Auch in anderer Hinsicht wurden signifikante Unterschiede zwischen den beiden Stuttgarter Zeitungen sichtbar; so wandte sich die „Stuttgarter Zeitung“ vor allem Fragen der Sozialpolitik zu, die „Stuttgarter Nachrichten“ unter Führung Bernhards dagegen Fragen der internationalen Politik und befürworteten die Westbindung.
Europapolitisch ist Bernhard den Spuren Stresemanns gefolgt und hat sich als Vorsitzender des „Europa-Bundes“ und „Präsident der Europa-Union“ eingesetzt für den Gedanken der deutsch-französischen Aussöhnung und der europäischen Einigung. Bernhard wollte Handelshemmnisse überwinden und eine Währungsunion schaffen. Drum hieße es für den Augenblick, Opfer für eine europäische Einigung zu bringen. Das Festhalten an nationalem Prestige schien ihm überholt.
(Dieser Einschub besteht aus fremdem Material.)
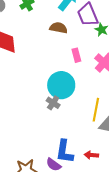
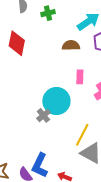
brown semicircle: (59, 28) -> (71, 45), turned -30

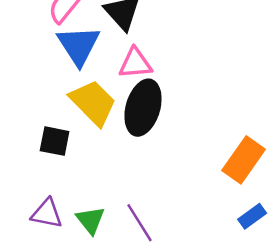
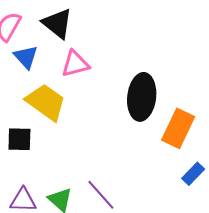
blue triangle: (79, 45) -> (26, 57), size x0.7
black ellipse: (143, 108) -> (142, 97), moved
Das müsse den Deutschen klargemacht werden.
Zur Steigerung der Produktion, Stabilisierung der Währung und Lösung der Schulden- und Versorgungsprobleme forderte er die Internationalisierung der Rohstoffe. Es solle keine „nationale“ Kohle mehr geben, Rohstoffe sollten gemeinschaftlich unter gleichberechtigter Einbeziehung Deutscher verwaltet werden. Darum sollten auch Demontage und Beschlagnahme von Patenten durch die Alliierten in Deutschland beendet werden. Bernhard war Föderalist, wollte ein föderal strukturiertes Deutschland in einem geeinten, föderalen Europa, also Verzicht auf Souveränitätsrechte und Überwindung des Denkens in nationalstaatlichen Kategorien. Wirtschaftlich müsse man Frankreich entgegenkommen und Rücksicht auf berechtigte Befürchtungen vor einem allzu starken Deutschland nehmen. Bernhard forderte sogar über die Zeit der Besatzung hinaus eine internationale Kontrolle, sogar Selbstbeschränkung der deutschen Industrie in manchen Produktionszweigen.
Mit Bernhards Einsatz für die „Europa-Union“ ging seine Pflege der Erinnerung an Gustav Stresemann einher. Er war ein gefragter Interviewpartner bei der wissenschaftlichen Auseinandersetzung mit der Persönlichkeit des Weimarer Außenministers. Leider gelang es ihm nicht, sein über Jahre verfolgtes Ziel einer Stresemannbiographie zu realisieren.
Die starke berufliche Belastung, der Konkurrenzkampf der beiden Stuttgarter Zeitungen, aber auch Dissonanzen in der eigenen Redaktion mit dem Mitherausgeber Otto Färber zehrten Bernhards Gesundheit auf. Der an Diabetes Erkrankte litt 1960 an einem Hautausschlag, den er in Bad Mergentheim auskurieren wollte. Dort trat eine Darmlähmung ein. Die Operation in Würzburg war erfolglos. Bei der Beisetzung Bernhards am 12. März 1960 würdigte ihn Erwin Schöttle als „Mann, der mit hohen Gaben und einem starken Berufsethos ausgestattet, [der] nimmermüde seinen Dienst an der journalistischen und politischen Aufgabe vollbrachte, die unsere Zeit ihm und uns auferlegt hat.“ (zit. nach Marianne Bernhard, 1996, 63).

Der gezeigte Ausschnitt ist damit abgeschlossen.